In this assignment we will familiarize you with basic concepts of neural networks, word vectors, and their application to sentiment analysis.
##Setup
Note: Please be sure you have Python 2.7.x installed on your system. The following instructions should work on Mac or Linux.
Get the code: Download the starter code here and the complementary written problems here.
[Optional] virtual environment: Once you have unzipped the starter code, you might want to create a virtual environment for the project. If you choose not to use a virtual environment, it is up to you to make sure that all dependencies for the code are installed on your machine. To set up a virtual environment, run the following:
cd assignment1 sudo pip install virtualenv # This may already be installed virtualenv .env # Create a virtual environment source .env/bin/activate # Activate the virtual environment pip install -r requirements.txt # Install dependencies
Work on the assignment for a while ...
deactivate # Exit the virtual environment
Install requirements (without a virtual environment): To install the required packages locally without setting up a virtual environment, run the following:
cd assignment1 pip install -r requirements.txt # Install dependencies
Download data: Once you have the starter code, you will need to download the Stanford Sentiment Treebank dataset and pretrained GloVe vectors. Run the following from the assignment1 directory:
sh get_datasets.sh
Tasks
There will be four parts to this assignment.
Q1: Softmax
Q2: Neural Network Basics
Q3: word2vec
Q4: Sentiment Analysis
In this assignment you will learn the fundamentals of TensorFlow, use TensorFlow to implemented a feed-forward neural network for transition-based dependency parsing, and delve into backpropagation through time by computing the gradients for a recurrent neural network language model.
##Setup
Note: Please be sure you have Python 2.7.x installed on your system. The following instructions should work on Mac or Linux.
Get the code: Download the starter code here and the assignment handout here.
Python package requirements: The core requirements for this assignment are
tensorflow numpy
If you have a recent linux (Ubuntu 14.04 and later) install or Mac OS X, the default TensorFlow installation directions will work well for you. If not, we recommed that you work on the corn clusters. TensorFlow is already installed for the system default python on corn.
Assignment Overview (Tasks)
There will be three parts to this assignment.
Q1: Tensorflow Softmax
Q2: Neural Transition-Based Dependency Parsing
Q3: Recurrent Neural Networks: Language Modeling
In this assignment you will learn about named entity recognition and implement a baseline window-based model, as well as a recurrent neural network model. The assignment also covers gated recurrent units, applying them to simple 1D sequences and the named entity recognition.
##Setup
Note: Please be sure you have Python 2.7.x installed on your system. The following instructions should work on Mac or Linux.
Get the code: Download the starter code here and the assignment handout here.

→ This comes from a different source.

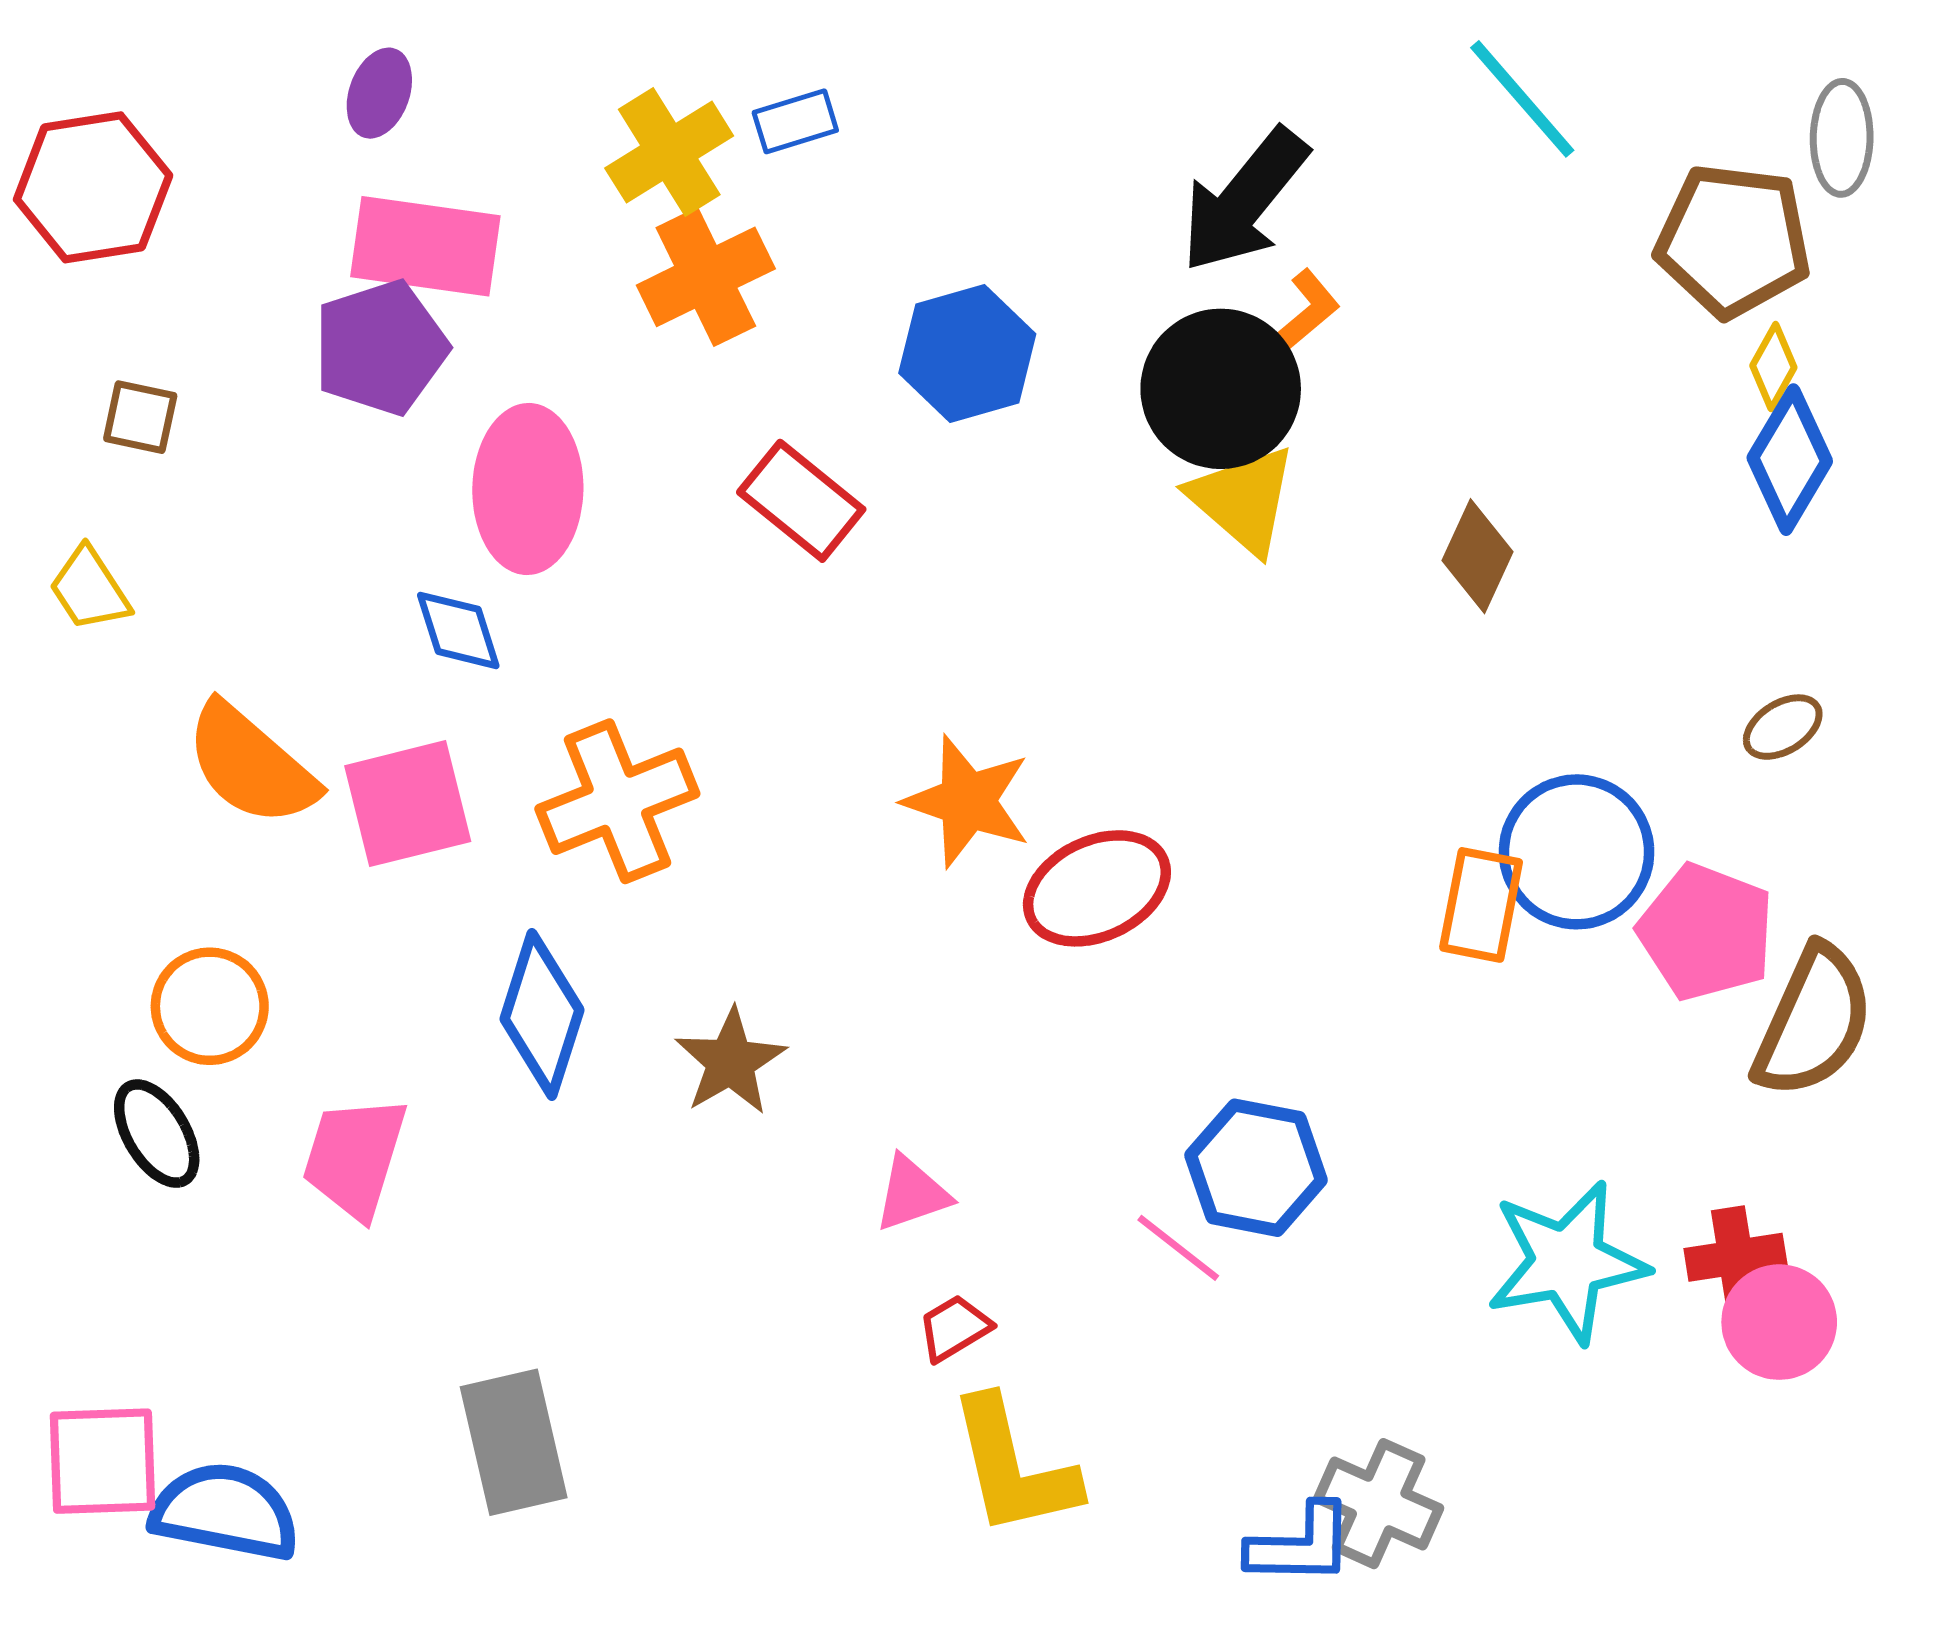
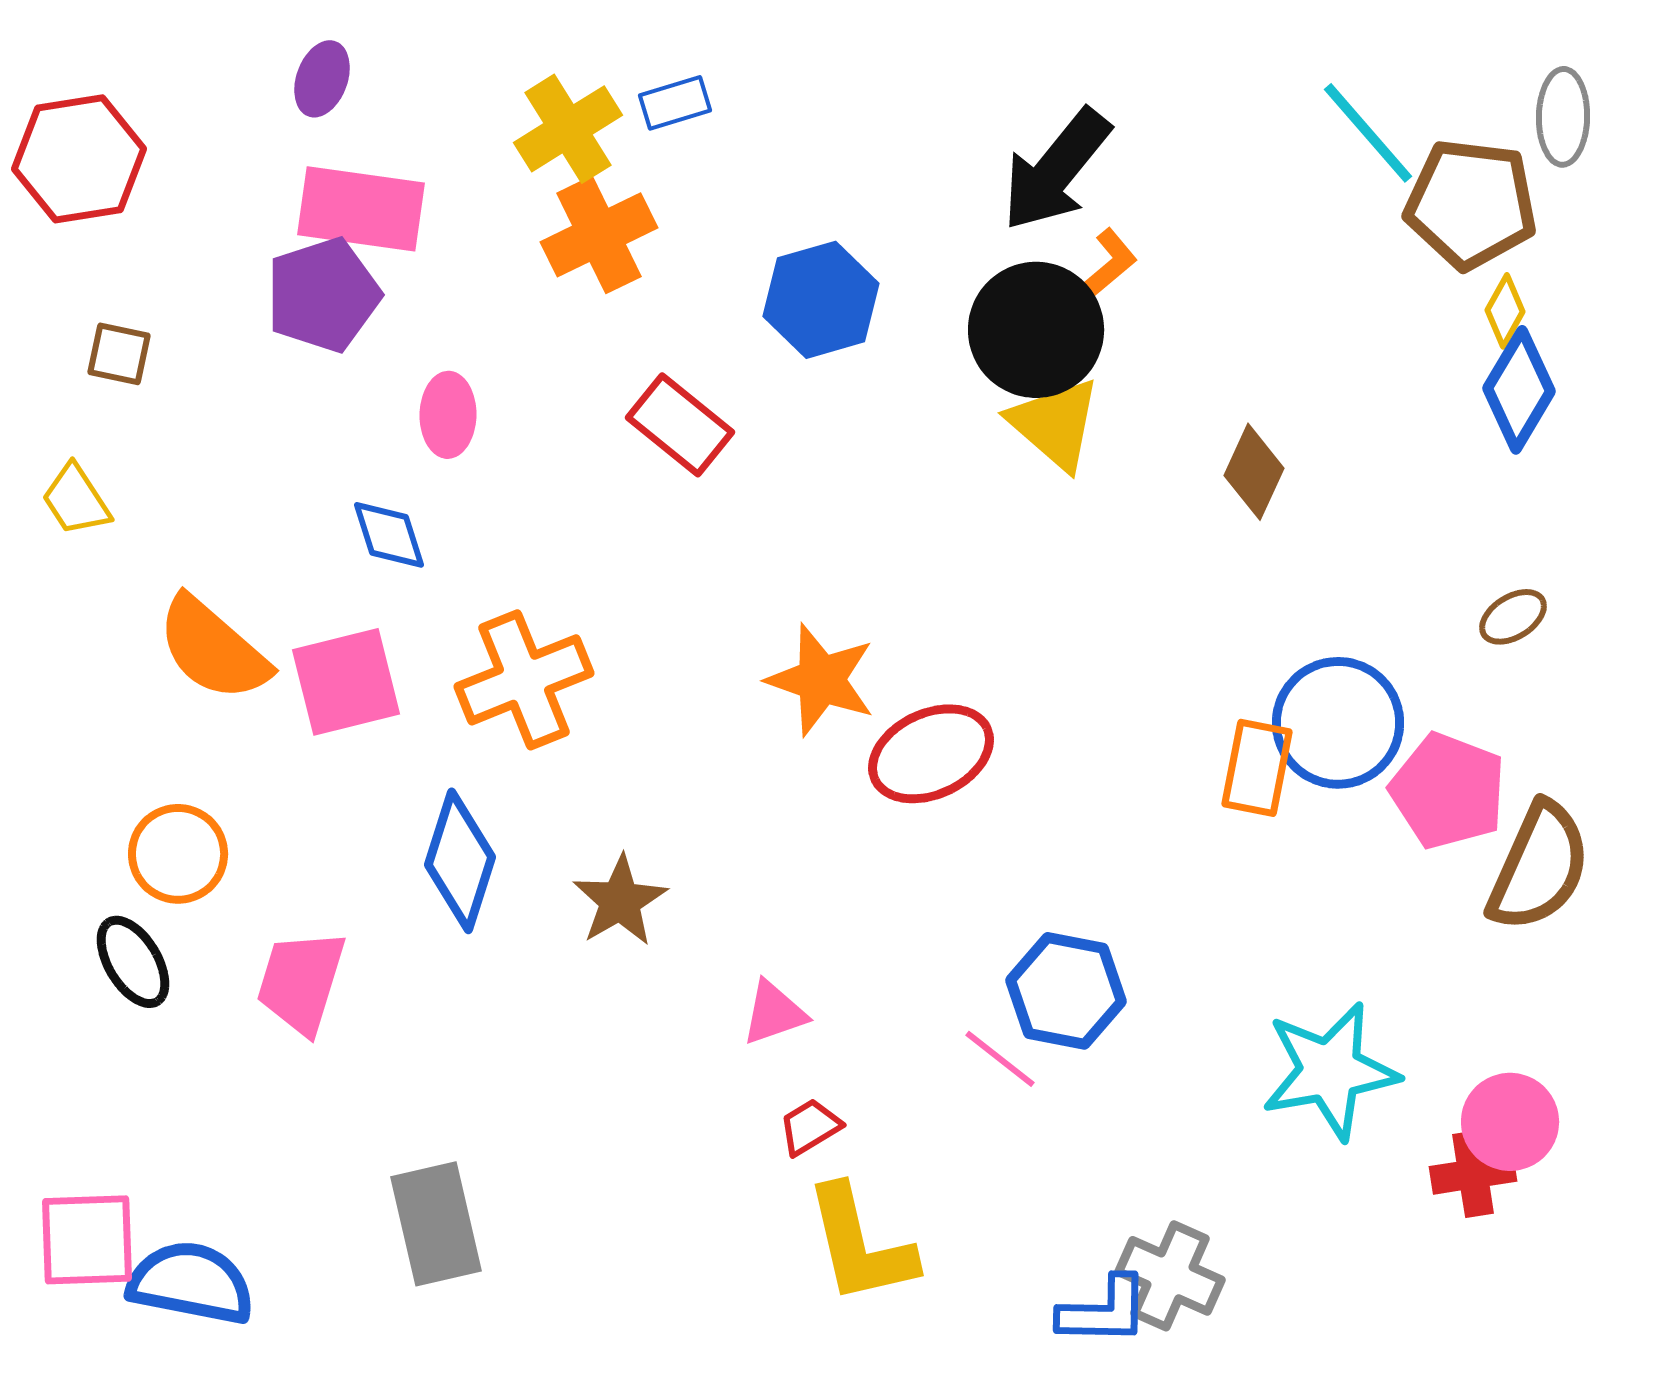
cyan line: (1522, 99) -> (1368, 133), moved
pink ellipse: (528, 489) -> (448, 415), size x0.6
red cross: (1736, 1257) -> (1473, 1174), moved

Python package requirements: The core requirements for this assignment are
tensorflow numpy matplotlib
If you have a recent linux (Ubuntu 14.04 and later) install or Mac OS X, the default TensorFlow installation directions will work well for you. If not, we recommed that you work on the corn clusters. TensorFlow is already installed for the system default python on corn.
We will also be providing access to GPU computing facilities on Microsoft Azure. Details on how to access these facilities will be uploaded soon.
Assignment Overview (Tasks)
There will be three parts to this assignment.
Q1: A window into NER
Q2: Recurrent neural nets for NER
Q3: Grooving with GRUs
Check out the Assignment 4 SQuAD leaderboard: http://cs224n-leaderboard.southcentralus.cloudapp.azure.com/
You are becoming a researcher in NLP with Deep Learning with this programming assignment! You will implement a neural network architecture for Reading Comprehension using the recently published Stanford Question Answering Dataset (SQuAD).
##Setup
Note: Please be sure you have Python 2.7.x installed on your system. The following instructions should work on Mac or Linux.
Get the code: Download the starter code here and the assignment handout here.
Python package requirements: The core requirements for this assignment are
tensorflow nltk tqdm joblib
If you have a recent linux (Ubuntu 14.04 and later) install or Mac OS X, the default TensorFlow installation directions will work well for you. If not, we recommed that you work on the corn clusters. TensorFlow is already installed for the system default python on corn.
We will also be providing access to GPU computing facilities on Microsoft Azure. Details on how to access these facilities will be uploaded soon.
Assignment Overview
Everything you need to start doing the assignment is detailed in the assignment handout. We are not setting explicit tasks for this assignment. We only provide starter code for general APIs, data preprocessing, and evaluation.